Car il faut être clair que ce monde, comme tout enfer qui se respecte, est peuplé de démons. La porte d'entrée du night club est assez significative.
un homme sans lèvres, un spectacle où l'hémoglobine coule à flots, nous sommes dans un monde qui fait peur.
Le film est d'ailleurs marqué par le mouvement du haut vers le bas, comme s'il s'enfonçait dans les profondeurs infernales. La caméra, sans cesse, descend du ciel vers la terre. Les personnages eux-mêmes sont toujours dans un mouvement descendant, tombant dans des trous du sol ou dans des ascenseurs. Nous sommes dans un monde privé de ciel, privé de transcendance, privé d'espoir.
Dans ce monde, Bones tente de survivre. Comment ? En arrachant du cuivre dans des maisons abandonnées, et en le revendant. Il nous apparait d'emblée comme une sorte de profanateur de sépulture au milieu de ce cimetière urbain.
Je le répète : ce monde, cet univers et l'ambiance qui en découle, c'est la grande réussite du film. Cela nous donne un début vraiment intéressant. Mais il aurait fallu pouvoir l'exploiter. Et c'est là que le film tombe, lui aussi.

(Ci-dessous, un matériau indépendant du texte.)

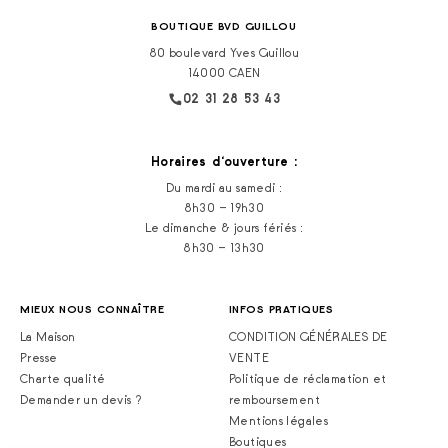
BOUTIQUE BVD GUILLOU
80 boulevard Yves Guillou
14000 CAEN
02 31 28 53 43
Horaires d‘ouverture :
Du mardi au samedi :
8h30 – 19h30
Le dimanche & jours fériés :
8h30 – 13h30
MIEUX NOUS CONNAÎTRE
INFOS PRATIQUES
La Maison
CONDITION GÉNÉRALES DE
Presse
VENTE
Charte qualité
Politique de réclamation et
Demander un devis ?
remboursement
Mentions légales
Boutiques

En regardant Lost River, j'ai souvent pensé à David Lynch. Le club glauque, des tentatives pour imposer une ambiance onirique, plusieurs marques semblent nous rapprocher du grand cinéaste. Ryan Gosling réalisateur a de l'ambition, c'est tout à son honneur. Mais il n'a pas encore les moyens de ses ambitions. L'image, volontairement crasseuse, n'est pas maîtrisée. Certains plans sont très laids (la caméra accrochée à la pelleteuse qui détruit les maisons, par exemple). D'autres sont d'une naïveté rare et un peu idiote.
Et puis, même si le film est court (94 minutes), il fallait le combler, ce temps-là. Et Gosling n'arrive visiblement pas à la faire. Lost River souffre d'un ventre mou assez mortel quand on est spectateur. Le film est vite prisonnier de répétitions : le club glauque, les maisons qui brûlent, l'errance de Bones, on n'a pas l'impression d'avancer. On n'a pas l'impression d'avoir une narration, ni un fil conducteur qui nous ferait progresser.
En conclusion, voilà un film qui présente des aspects fort intéressants mais qui n'est pas abouti. pas assez pour être classé parmi les meilleurs films de l'année, mais suffisamment quand même pour permettre d'affirmer que Ryan Gosling est un réalisateur à suivre (de fait, c'est plus une note d'encouragement).